Collected data entries
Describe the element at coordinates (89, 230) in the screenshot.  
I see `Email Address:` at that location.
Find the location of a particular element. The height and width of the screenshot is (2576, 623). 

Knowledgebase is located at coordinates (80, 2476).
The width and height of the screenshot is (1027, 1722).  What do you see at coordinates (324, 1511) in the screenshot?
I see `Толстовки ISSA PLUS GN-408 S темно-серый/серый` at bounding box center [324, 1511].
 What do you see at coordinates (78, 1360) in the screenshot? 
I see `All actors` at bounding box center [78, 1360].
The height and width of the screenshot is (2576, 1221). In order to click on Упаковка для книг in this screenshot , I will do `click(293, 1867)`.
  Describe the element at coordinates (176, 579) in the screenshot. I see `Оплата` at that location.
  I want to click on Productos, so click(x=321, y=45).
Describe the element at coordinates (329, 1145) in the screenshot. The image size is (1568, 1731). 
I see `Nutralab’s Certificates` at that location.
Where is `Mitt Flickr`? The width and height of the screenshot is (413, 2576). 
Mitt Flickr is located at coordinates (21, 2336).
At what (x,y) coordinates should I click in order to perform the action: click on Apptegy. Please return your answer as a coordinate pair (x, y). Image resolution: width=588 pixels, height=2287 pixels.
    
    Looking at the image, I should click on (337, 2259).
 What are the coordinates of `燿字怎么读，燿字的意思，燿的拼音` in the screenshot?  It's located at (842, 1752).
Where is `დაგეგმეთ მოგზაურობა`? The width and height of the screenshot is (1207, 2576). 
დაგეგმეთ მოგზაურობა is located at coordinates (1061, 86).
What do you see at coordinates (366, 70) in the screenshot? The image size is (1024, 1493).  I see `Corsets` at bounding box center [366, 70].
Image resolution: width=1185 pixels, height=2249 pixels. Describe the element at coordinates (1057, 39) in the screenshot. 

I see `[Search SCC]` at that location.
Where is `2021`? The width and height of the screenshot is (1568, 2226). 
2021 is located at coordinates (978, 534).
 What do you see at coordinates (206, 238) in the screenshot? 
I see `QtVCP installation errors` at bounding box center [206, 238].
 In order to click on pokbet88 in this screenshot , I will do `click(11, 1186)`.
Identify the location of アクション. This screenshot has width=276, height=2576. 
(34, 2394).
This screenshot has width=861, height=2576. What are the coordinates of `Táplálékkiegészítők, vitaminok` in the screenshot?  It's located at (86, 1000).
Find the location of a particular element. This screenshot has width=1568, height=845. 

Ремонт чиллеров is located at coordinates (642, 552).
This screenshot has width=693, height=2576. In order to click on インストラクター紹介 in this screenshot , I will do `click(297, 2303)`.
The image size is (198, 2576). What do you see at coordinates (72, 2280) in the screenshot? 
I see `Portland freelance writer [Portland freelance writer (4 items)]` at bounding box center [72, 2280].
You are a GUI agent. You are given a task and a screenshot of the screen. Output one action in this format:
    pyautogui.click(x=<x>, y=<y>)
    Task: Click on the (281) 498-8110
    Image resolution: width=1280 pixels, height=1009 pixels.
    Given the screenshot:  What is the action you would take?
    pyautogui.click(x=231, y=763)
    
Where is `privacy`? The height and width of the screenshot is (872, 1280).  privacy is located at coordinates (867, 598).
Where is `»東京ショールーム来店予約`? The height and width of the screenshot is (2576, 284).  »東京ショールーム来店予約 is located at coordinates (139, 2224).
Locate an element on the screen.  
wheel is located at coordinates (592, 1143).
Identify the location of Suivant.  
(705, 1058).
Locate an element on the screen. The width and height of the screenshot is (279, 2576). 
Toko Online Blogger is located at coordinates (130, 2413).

Prompt — An exact copy of every entry above is required.

Answer section —
Describe the element at coordinates (89, 230) in the screenshot.  
I see `Email Address:` at that location.
Find the location of a particular element. The height and width of the screenshot is (2576, 623). 

Knowledgebase is located at coordinates (80, 2476).
The width and height of the screenshot is (1027, 1722).  What do you see at coordinates (324, 1511) in the screenshot?
I see `Толстовки ISSA PLUS GN-408 S темно-серый/серый` at bounding box center [324, 1511].
 What do you see at coordinates (78, 1360) in the screenshot? 
I see `All actors` at bounding box center [78, 1360].
The height and width of the screenshot is (2576, 1221). In order to click on Упаковка для книг in this screenshot , I will do `click(293, 1867)`.
  Describe the element at coordinates (176, 579) in the screenshot. I see `Оплата` at that location.
  I want to click on Productos, so click(x=321, y=45).
Describe the element at coordinates (329, 1145) in the screenshot. The image size is (1568, 1731). 
I see `Nutralab’s Certificates` at that location.
Where is `Mitt Flickr`? The width and height of the screenshot is (413, 2576). 
Mitt Flickr is located at coordinates (21, 2336).
At what (x,y) coordinates should I click in order to perform the action: click on Apptegy. Please return your answer as a coordinate pair (x, y). Image resolution: width=588 pixels, height=2287 pixels.
    
    Looking at the image, I should click on (337, 2259).
 What are the coordinates of `燿字怎么读，燿字的意思，燿的拼音` in the screenshot?  It's located at (842, 1752).
Where is `დაგეგმეთ მოგზაურობა`? The width and height of the screenshot is (1207, 2576). 
დაგეგმეთ მოგზაურობა is located at coordinates (1061, 86).
What do you see at coordinates (366, 70) in the screenshot? The image size is (1024, 1493).  I see `Corsets` at bounding box center [366, 70].
Image resolution: width=1185 pixels, height=2249 pixels. Describe the element at coordinates (1057, 39) in the screenshot. 

I see `[Search SCC]` at that location.
Where is `2021`? The width and height of the screenshot is (1568, 2226). 
2021 is located at coordinates (978, 534).
 What do you see at coordinates (206, 238) in the screenshot? 
I see `QtVCP installation errors` at bounding box center [206, 238].
 In order to click on pokbet88 in this screenshot , I will do `click(11, 1186)`.
Identify the location of アクション. This screenshot has width=276, height=2576. 
(34, 2394).
This screenshot has width=861, height=2576. What are the coordinates of `Táplálékkiegészítők, vitaminok` in the screenshot?  It's located at (86, 1000).
Find the location of a particular element. This screenshot has width=1568, height=845. 

Ремонт чиллеров is located at coordinates (642, 552).
This screenshot has width=693, height=2576. In order to click on インストラクター紹介 in this screenshot , I will do `click(297, 2303)`.
The image size is (198, 2576). What do you see at coordinates (72, 2280) in the screenshot? 
I see `Portland freelance writer [Portland freelance writer (4 items)]` at bounding box center [72, 2280].
You are a GUI agent. You are given a task and a screenshot of the screen. Output one action in this format:
    pyautogui.click(x=<x>, y=<y>)
    Task: Click on the (281) 498-8110
    Image resolution: width=1280 pixels, height=1009 pixels.
    Given the screenshot:  What is the action you would take?
    pyautogui.click(x=231, y=763)
    
Where is `privacy`? The height and width of the screenshot is (872, 1280).  privacy is located at coordinates (867, 598).
Where is `»東京ショールーム来店予約`? The height and width of the screenshot is (2576, 284).  »東京ショールーム来店予約 is located at coordinates (139, 2224).
Locate an element on the screen.  
wheel is located at coordinates (592, 1143).
Identify the location of Suivant.  
(705, 1058).
Locate an element on the screen. The width and height of the screenshot is (279, 2576). 
Toko Online Blogger is located at coordinates (130, 2413).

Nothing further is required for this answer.